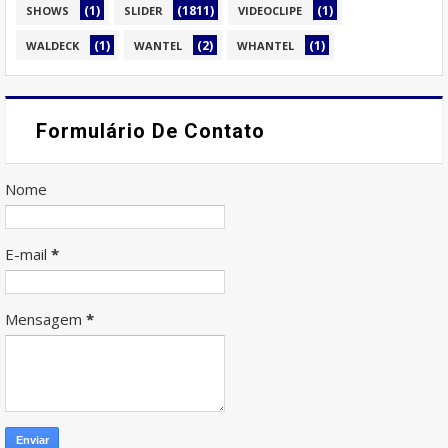
(1)
(1811)
(1)
SHOWS
SLIDER
VIDEOCLIPE
(1)
(2)
(1)
WALDECK
WANTEL
WHANTEL
Formulário De Contato
Nome
E-mail
*
Mensagem
*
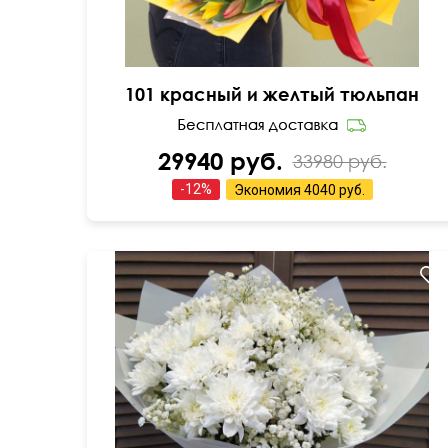
101 красный и желтый тюльпан
29940 руб.
33980 руб.
-
12
%
Экономия
4040 руб.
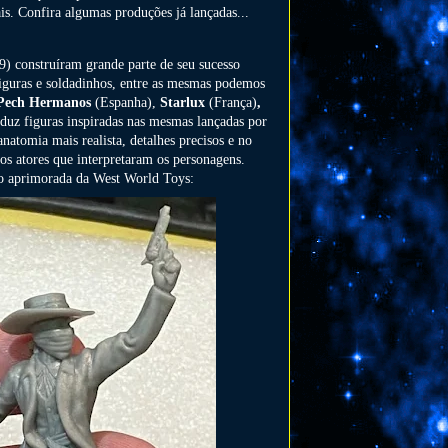
is. Confira algumas produções já lançadas...
) construíram grande parte de seu sucesso
figuras e soldadinhos, entre as mesmas podemos
ech Hermanos
(Espanha),
Starlux
(França)
,
duz figuras inspiradas nas mesmas lançadas por
atomia mais realista, detalhes precisos e no
vos atores que interpretaram os personagens.
são aprimorada da West World Toys:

■ PROBLEM DETAILS
From the first line to the last, please copy the data exactly, with the pictures left out.

■ EXERCISE RESPONSE
(1)
(1811)
(1)
SHOWS
SLIDER
VIDEOCLIPE
(1)
(2)
(1)
WALDECK
WANTEL
WHANTEL
Formulário De Contato
Nome
E-mail
*
Mensagem
*
101 красный и желтый тюльпан
29940 руб.
33980 руб.
-
12
%
Экономия
4040 руб.
is. Confira algumas produções já lançadas...
) construíram grande parte de seu sucesso
figuras e soldadinhos, entre as mesmas podemos
ech Hermanos
(Espanha),
Starlux
(França)
,
duz figuras inspiradas nas mesmas lançadas por
atomia mais realista, detalhes precisos e no
vos atores que interpretaram os personagens.
são aprimorada da West World Toys:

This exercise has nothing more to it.